Your task:
Beginning with the first entry, restate the data word for word and leave out the images.

Collected data entries:
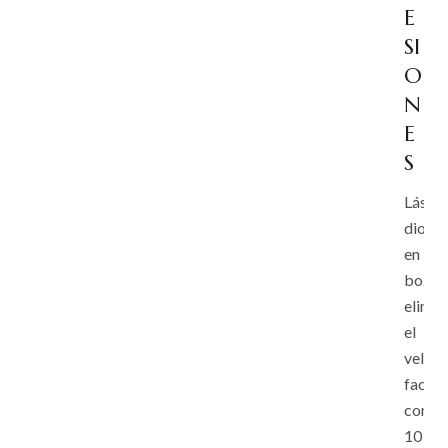
E
SI
O
N
E
S
Láser
diodo
en
bozo:
elimin
el
vello
facial
con
10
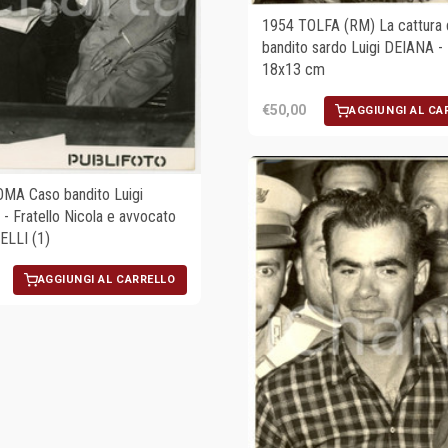
1954 TOLFA (RM) La cattura 
bandito sardo Luigi DEIANA -
18x13 cm
€50,00
AGGIUNGI AL CA
MA Caso bandito Luigi
- Fratello Nicola e avvocato
LLI (1)
AGGIUNGI AL CARRELLO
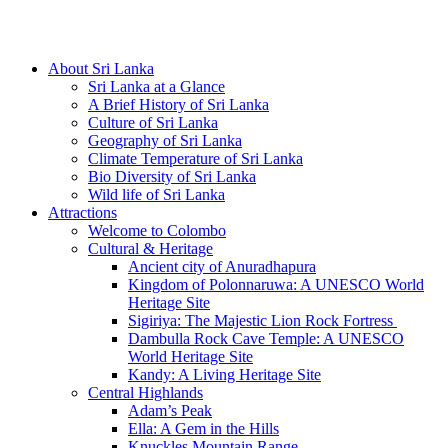
Hotline/Whatsapp: +94 716 225522
About Sri Lanka
Sri Lanka at a Glance
A Brief History of Sri Lanka
Culture of Sri Lanka
Geography of Sri Lanka
Climate Temperature of Sri Lanka
Bio Diversity of Sri Lanka
Wild life of Sri Lanka
Attractions
Welcome to Colombo
Cultural & Heritage
Ancient city of Anuradhapura
Kingdom of Polonnaruwa: A UNESCO World
Heritage Site
Sigiriya: The Majestic Lion Rock Fortress
Dambulla Rock Cave Temple: A UNESCO
World Heritage Site
Kandy: A Living Heritage Site
Central Highlands
Adam’s Peak
Ella: A Gem in the Hills
Knuckles Mountain Range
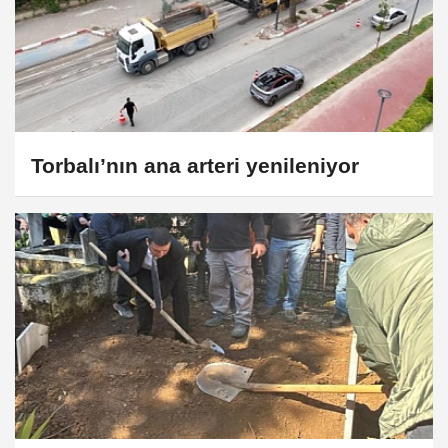
Torbalı’nın ana arteri yenileniyor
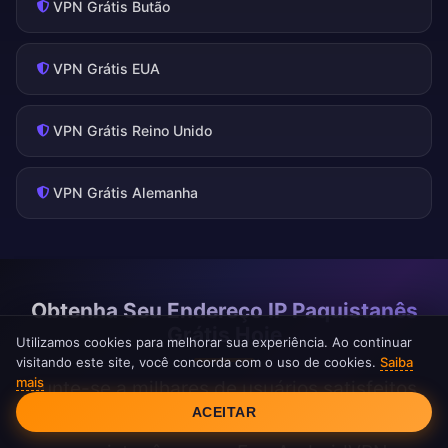
VPN Grátis Butão
VPN Grátis EUA
VPN Grátis Reino Unido
VPN Grátis Alemanha
Obtenha Seu Endereço IP Paquistanês
Grátis Hoje
Utilizamos cookies para melhorar sua experiência. Ao continuar
visitando este site, você concorda com o uso de cookies.
Saiba
mais
Junte-se a milhares de usuários satisfeitos
Consentimento de Cookies
ACEITAR
aproveitando acesso ilimitado ao conteúdo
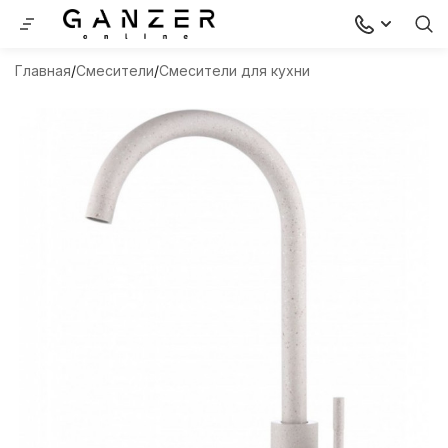
Главная
Смесители
Смесители для кухни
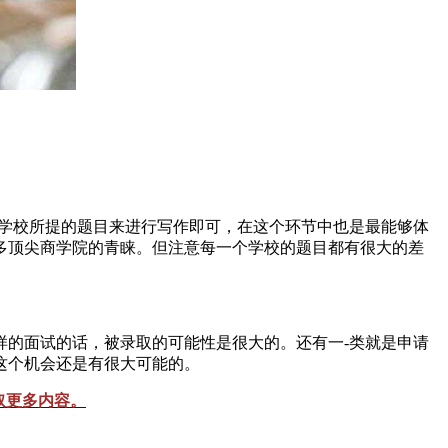
照学校所提的题目来进行写作即可，在这个环节中也是最能够体
多顶尖商学院的青睐。但注意每一个学校的题目都有很大的差
的面试的话，被录取的可能性是很大的。还有一-类就是申请
这个机会还是有很大可能的。
取更多内容。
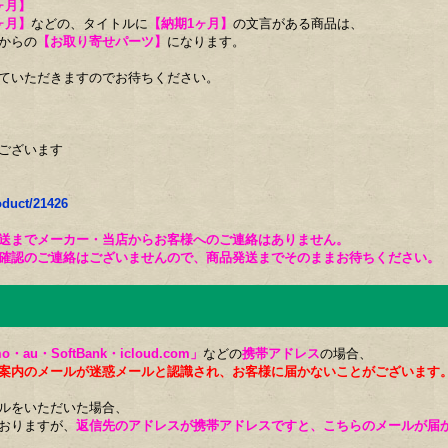
ヶ月】
ヶ月】
などの、タイトルに
【納期1ヶ月】
の文言がある商品は、
からの
【お取り寄せパーツ】
になります。
ていただきますのでお待ちください。
ございます
oduct/21426
送までメーカー・当店からお客様へのご連絡はありません。
確認のご連絡はございませんので、商品発送までそのままお待ちください。
o・au・SoftBank・icloud.com」
などの
携帯アドレス
の場合、
案内のメールが迷惑メールと認識され、お客様に届かないことがございます
ルをいただいた場合、
おりますが、
返信先のアドレスが携帯アドレスですと、こちらのメールが届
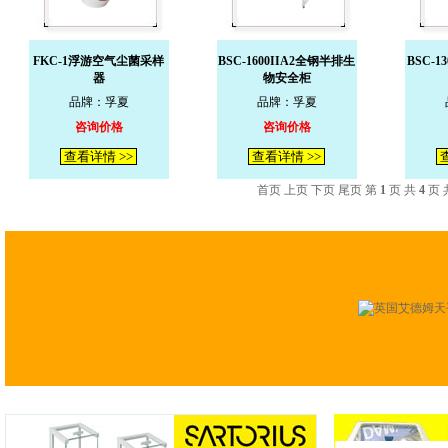
FKC-1浮游空气尘菌采样
BSC-1600IIA2全钢半排生
BSC-1
器
物安全柜
品牌：孚夏
品牌：孚夏
咨询价格
咨询价格
查看详情 >>
查看详情 >>
查
首页 上页
下页
尾页
第
1
页 共
4
页 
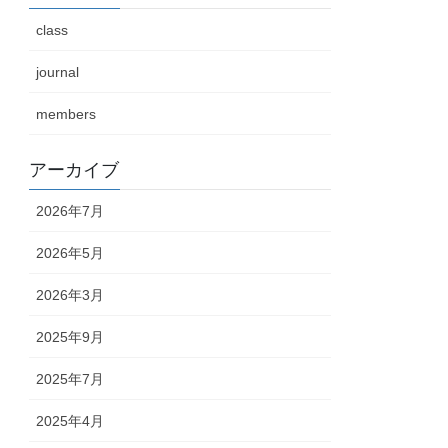
class
journal
members
アーカイブ
2026年7月
2026年5月
2026年3月
2025年9月
2025年7月
2025年4月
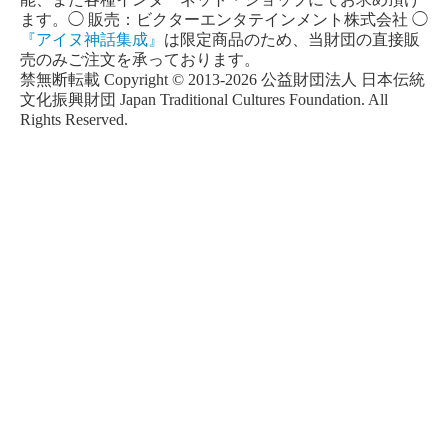
ます。◯ 販売：ビクターエンタテインメント株式会社 ◯
『アイヌ神話集成』
は限定商品のため、当財団の直接販
売のみご注文を承っております。
禁無断転載 Copyright © 2013-2026 公益財団法人 日本伝統
文化振興財団 Japan Traditional Cultures Foundation. All
Rights Reserved.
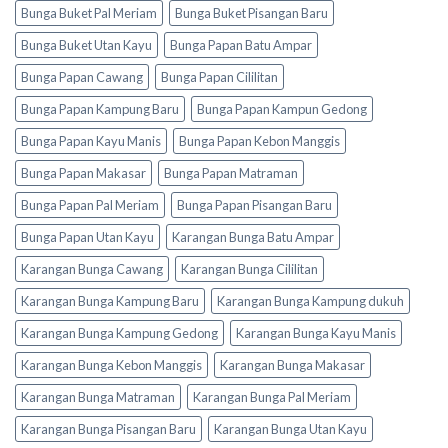
Bunga Buket Pal Meriam
Bunga Buket Pisangan Baru
Bunga Buket Utan Kayu
Bunga Papan Batu Ampar
Bunga Papan Cawang
Bunga Papan Cililitan
Bunga Papan Kampung Baru
Bunga Papan Kampun Gedong
Bunga Papan Kayu Manis
Bunga Papan Kebon Manggis
Bunga Papan Makasar
Bunga Papan Matraman
Bunga Papan Pal Meriam
Bunga Papan Pisangan Baru
Bunga Papan Utan Kayu
Karangan Bunga Batu Ampar
Karangan Bunga Cawang
Karangan Bunga Cililitan
Karangan Bunga Kampung Baru
Karangan Bunga Kampung dukuh
Karangan Bunga Kampung Gedong
Karangan Bunga Kayu Manis
Karangan Bunga Kebon Manggis
Karangan Bunga Makasar
Karangan Bunga Matraman
Karangan Bunga Pal Meriam
Karangan Bunga Pisangan Baru
Karangan Bunga Utan Kayu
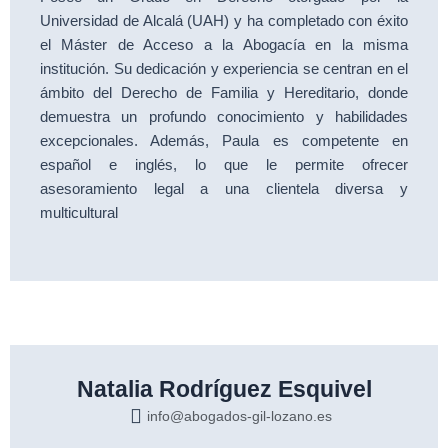
Universidad de Alcalá (UAH) y ha completado con éxito
el Máster de Acceso a la Abogacía en la misma
institución. Su dedicación y experiencia se centran en el
ámbito del Derecho de Familia y Hereditario, donde
demuestra un profundo conocimiento y habilidades
excepcionales. Además, Paula es competente en
español e inglés, lo que le permite ofrecer
asesoramiento legal a una clientela diversa y
multicultural
Natalia Rodríguez Esquivel
info@abogados-gil-lozano.es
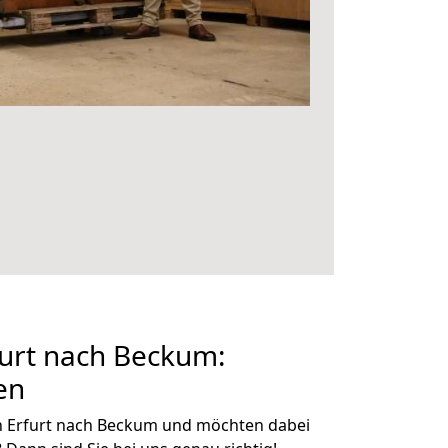
urt nach Beckum:
en
n Erfurt nach Beckum und möchten dabei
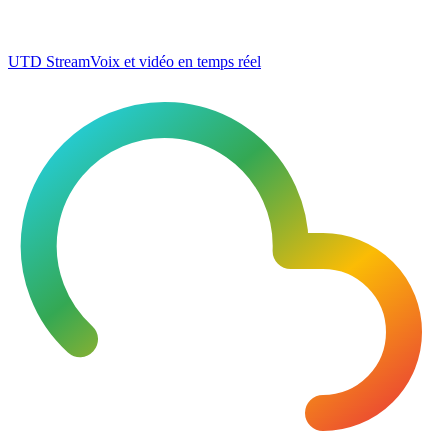
UTD Stream
Voix et vidéo en temps réel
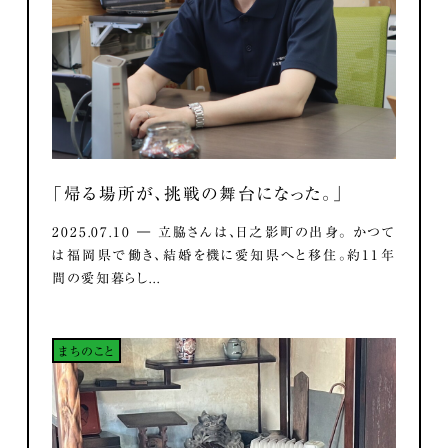
「帰る場所が、挑戦の舞台になった。」
2025.07.10 ― 立脇さんは、日之影町の出身。 かつて
は福岡県で働き、結婚を機に愛知県へと移住。約11年
間の愛知暮らし...
まちのこと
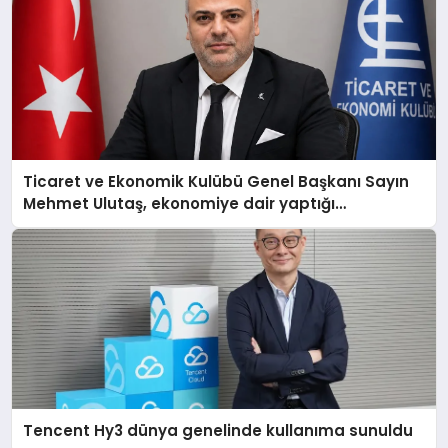
Ticaret ve Ekonomik Kulübü Genel Başkanı Sayın
Mehmet Ulutaş, ekonomiye dair yaptığı
açıklamada şunları kaydetti:
Tencent Hy3 dünya genelinde kullanıma sunuldu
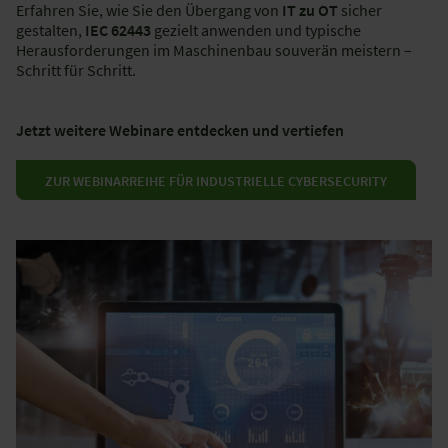
Erfahren Sie, wie Sie den Übergang von
IT zu OT
sicher
gestalten,
IEC 62443
gezielt anwenden und typische
Herausforderungen im Maschinenbau souverän meistern –
Schritt für Schritt.
Jetzt weitere Webinare entdecken und vertiefen
ZUR WEBINARREIHE FÜR INDUSTRIELLE CYBERSECURITY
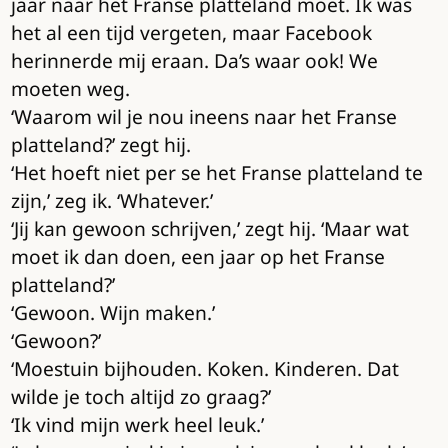
jaar naar het Franse platteland moet. Ik was
het al een tijd vergeten, maar Facebook
herinnerde mij eraan. Da’s waar ook! We
moeten weg.
‘Waarom wil je nou ineens naar het Franse
platteland?’ zegt hij.
‘Het hoeft niet per se het Franse platteland te
zijn,’ zeg ik. ‘Whatever.’
‘Jij kan gewoon schrijven,’ zegt hij. ‘Maar wat
moet ik dan doen, een jaar op het Franse
platteland?’
‘Gewoon. Wijn maken.’
‘Gewoon?’
‘Moestuin bijhouden. Koken. Kinderen. Dat
wilde je toch altijd zo graag?’
‘Ik vind mijn werk heel leuk.’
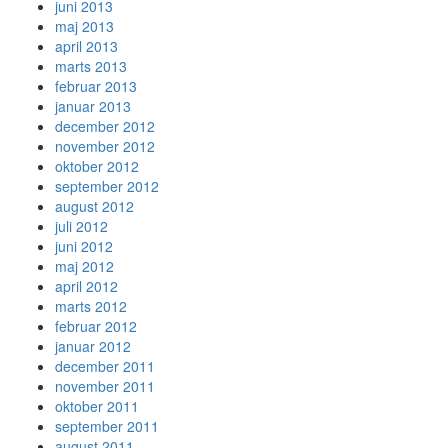
juni 2013
maj 2013
april 2013
marts 2013
februar 2013
januar 2013
december 2012
november 2012
oktober 2012
september 2012
august 2012
juli 2012
juni 2012
maj 2012
april 2012
marts 2012
februar 2012
januar 2012
december 2011
november 2011
oktober 2011
september 2011
august 2011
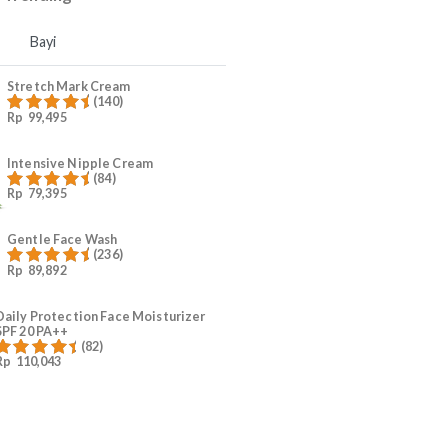
4
Ruam Popok Anak
5
#KurangiWorry Mama
Produk Trending
Mama
Bayi
Stretch Mark Cream
(140)
Rp
99,495
Dinilai
4.96
dari 5
Intensive Nipple Cream
(84)
Rp
79,395
Dinilai
4.96
dari 5
Gentle Face Wash
(236)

Your solution:
E
SI
O
N
E
S
Láser
diodo
en
bozo:
elimin
el
vello
facial
con
10
1954 TOLFA (RM) La cattura 
bandito sardo Luigi DEIANA -
18x13 cm
€50,00
AGGIUNGI AL CA
MA Caso bandito Luigi
- Fratello Nicola e avvocato
LLI (1)
AGGIUNGI AL CARRELLO
Hotline/Whatsapp: +94 716 225522
About Sri Lanka
Sri Lanka at a Glance
A Brief History of Sri Lanka
Culture of Sri Lanka
Geography of Sri Lanka
Climate Temperature of Sri Lanka
Bio Diversity of Sri Lanka
Wild life of Sri Lanka
Attractions
Welcome to Colombo
Cultural & Heritage
Ancient city of Anuradhapura
Kingdom of Polonnaruwa: A UNESCO World
Heritage Site
Sigiriya: The Majestic Lion Rock Fortress
Dambulla Rock Cave Temple: A UNESCO
World Heritage Site
Kandy: A Living Heritage Site
Central Highlands
Adam’s Peak
Ella: A Gem in the Hills
Knuckles Mountain Range
Torbalı’nın ana arteri yenileniyor
VPN Grátis Butão
VPN Grátis EUA
VPN Grátis Reino Unido
VPN Grátis Alemanha
Obtenha Seu Endereço IP Paquistanês
Grátis Hoje
Utilizamos cookies para melhorar sua experiência. Ao continuar
visitando este site, você concorda com o uso de cookies.
Saiba
mais
Junte-se a milhares de usuários satisfeitos
Consentimento de Cookies
ACEITAR
aproveitando acesso ilimitado ao conteúdo
Главная
Смесители
Смесители для кухни
照学校所提的题目来进行写作即可，在这个环节中也是最能够体
多顶尖商学院的青睐。但注意每一个学校的题目都有很大的差
的面试的话，被录取的可能性是很大的。还有一-类就是申请
这个机会还是有很大可能的。
取更多内容。
ヶ月】
ヶ月】
などの、タイトルに
【納期1ヶ月】
の文言がある商品は、
からの
【お取り寄せパーツ】
になります。
ていただきますのでお待ちください。
ございます
oduct/21426
送までメーカー・当店からお客様へのご連絡はありません。
確認のご連絡はございませんので、商品発送までそのままお待ちください。
o・au・SoftBank・icloud.com」
などの
携帯アドレス
の場合、
案内のメールが迷惑メールと認識され、お客様に届かないことがございます
ルをいただいた場合、
おりますが、
返信先のアドレスが携帯アドレスですと、こちらのメールが届
FKC-1浮游空气尘菌采样
BSC-1600IIA2全钢半排生
BSC-1
器
物安全柜
品牌：孚夏
品牌：孚夏
咨询价格
咨询价格
查看详情 >>
查看详情 >>
查
首页 上页
下页
尾页
第
1
页 共
4
页 
class
journal
members
アーカイブ
2026年7月
2026年5月
2026年3月
2025年9月
2025年7月
2025年4月
ます。◯ 販売：ビクターエンタテインメント株式会社 ◯
『アイヌ神話集成』
は限定商品のため、当財団の直接販
売のみご注文を承っております。
禁無断転載 Copyright © 2013-2026 公益財団法人 日本伝統
文化振興財団 Japan Traditional Cultures Foundation. All
Rights Reserved.
Bunga Buket Pal Meriam
Bunga Buket Pisangan Baru
Bunga Buket Utan Kayu
Bunga Papan Batu Ampar
Bunga Papan Cawang
Bunga Papan Cililitan
Bunga Papan Kampung Baru
Bunga Papan Kampun Gedong
Bunga Papan Kayu Manis
Bunga Papan Kebon Manggis
Bunga Papan Makasar
Bunga Papan Matraman
Bunga Papan Pal Meriam
Bunga Papan Pisangan Baru
Bunga Papan Utan Kayu
Karangan Bunga Batu Ampar
Karangan Bunga Cawang
Karangan Bunga Cililitan
Karangan Bunga Kampung Baru
Karangan Bunga Kampung dukuh
Karangan Bunga Kampung Gedong
Karangan Bunga Kayu Manis
Karangan Bunga Kebon Manggis
Karangan Bunga Makasar
Karangan Bunga Matraman
Karangan Bunga Pal Meriam
Karangan Bunga Pisangan Baru
Karangan Bunga Utan Kayu
Universidad de Alcalá (UAH) y ha completado con éxito
el Máster de Acceso a la Abogacía en la misma
institución. Su dedicación y experiencia se centran en el
ámbito del Derecho de Familia y Hereditario, donde
demuestra un profundo conocimiento y habilidades
excepcionales. Además, Paula es competente en
español e inglés, lo que le permite ofrecer
asesoramiento legal a una clientela diversa y
multicultural
Natalia Rodríguez Esquivel
info@abogados-gil-lozano.es
urt nach Beckum:
en
n Erfurt nach Beckum und möchten dabei
UTD Stream
Voix et vidéo en temps réel
「帰る場所が、挑戦の舞台になった。」
2025.07.10 ― 立脇さんは、日之影町の出身。 かつて
は福岡県で働き、結婚を機に愛知県へと移住。約11年
間の愛知暮らし...
まちのこと
Ticaret ve Ekonomik Kulübü Genel Başkanı Sayın
Mehmet Ulutaş, ekonomiye dair yaptığı
açıklamada şunları kaydetti:
Tencent Hy3 dünya genelinde kullanıma sunuldu
Erfahren Sie, wie Sie den Übergang von
IT zu OT
sicher
gestalten,
IEC 62443
gezielt anwenden und typische
Herausforderungen im Maschinenbau souverän meistern –
Schritt für Schritt.
Jetzt weitere Webinare entdecken und vertiefen
ZUR WEBINARREIHE FÜR INDUSTRIELLE CYBERSECURITY
jaar naar het Franse platteland moet. Ik was
het al een tijd vergeten, maar Facebook
herinnerde mij eraan. Da’s waar ook! We
moeten weg.
‘Waarom wil je nou ineens naar het Franse
platteland?’ zegt hij.
‘Het hoeft niet per se het Franse platteland te
zijn,’ zeg ik. ‘Whatever.’
‘Jij kan gewoon schrijven,’ zegt hij. ‘Maar wat
moet ik dan doen, een jaar op het Franse
platteland?’
‘Gewoon. Wijn maken.’
‘Gewoon?’
‘Moestuin bijhouden. Koken. Kinderen. Dat
wilde je toch altijd zo graag?’
‘Ik vind mijn werk heel leuk.’
juni 2013
maj 2013
april 2013
marts 2013
februar 2013
januar 2013
december 2012
november 2012
oktober 2012
september 2012
august 2012
juli 2012
juni 2012
maj 2012
april 2012
marts 2012
februar 2012
januar 2012
december 2011
november 2011
oktober 2011
september 2011
august 2011
4
Ruam Popok Anak
5
#KurangiWorry Mama
Produk Trending
Mama
Bayi
Stretch Mark Cream
(140)
Rp
99,495
Dinilai
4.96
dari 5
Intensive Nipple Cream
(84)
Rp
79,395
Dinilai
4.96
dari 5
Gentle Face Wash
(236)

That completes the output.